Exercise :: This exercise calls for the line with "Stuff I like", the line with "iPhone/iPad Accessories", and all lines between them in the material below, output exactly and with no other lines.
Segment Start: Input
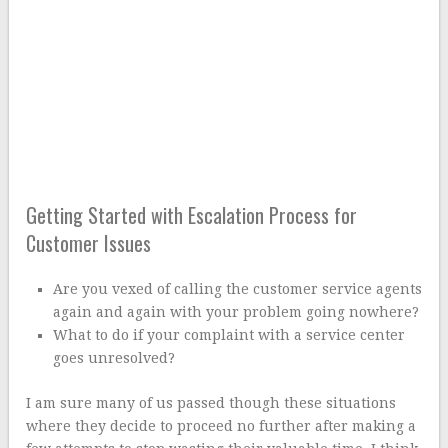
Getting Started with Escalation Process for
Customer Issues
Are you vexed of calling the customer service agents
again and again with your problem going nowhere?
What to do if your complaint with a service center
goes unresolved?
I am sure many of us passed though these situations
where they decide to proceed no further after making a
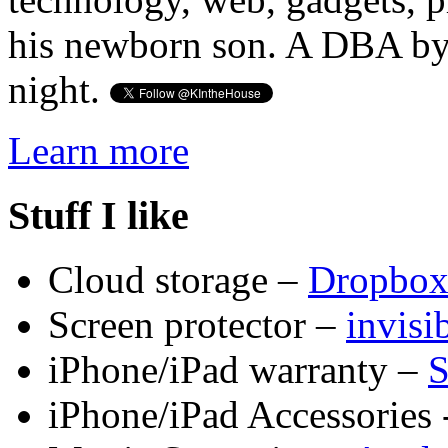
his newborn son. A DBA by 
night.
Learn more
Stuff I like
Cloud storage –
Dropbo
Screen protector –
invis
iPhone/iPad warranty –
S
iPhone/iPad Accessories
Segment End: Input
Segment Start: Input
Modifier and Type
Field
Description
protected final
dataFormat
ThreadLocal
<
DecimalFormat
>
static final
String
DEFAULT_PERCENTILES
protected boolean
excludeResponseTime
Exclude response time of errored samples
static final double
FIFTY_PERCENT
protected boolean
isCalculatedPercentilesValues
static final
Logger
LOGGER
Segment End: Input
Segment Start: Input
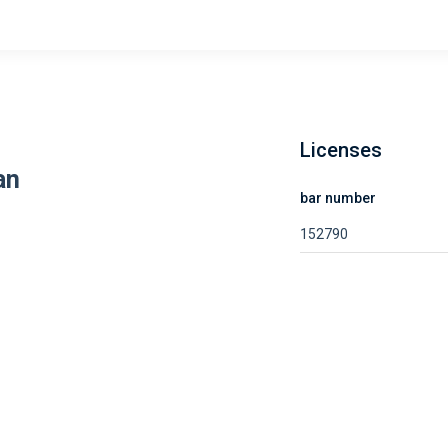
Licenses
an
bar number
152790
Segment End: Input
Result ::
Stuff I like
Cloud storage –
Dropbo
Screen protector –
invis
iPhone/iPad warranty –
S
iPhone/iPad Accessories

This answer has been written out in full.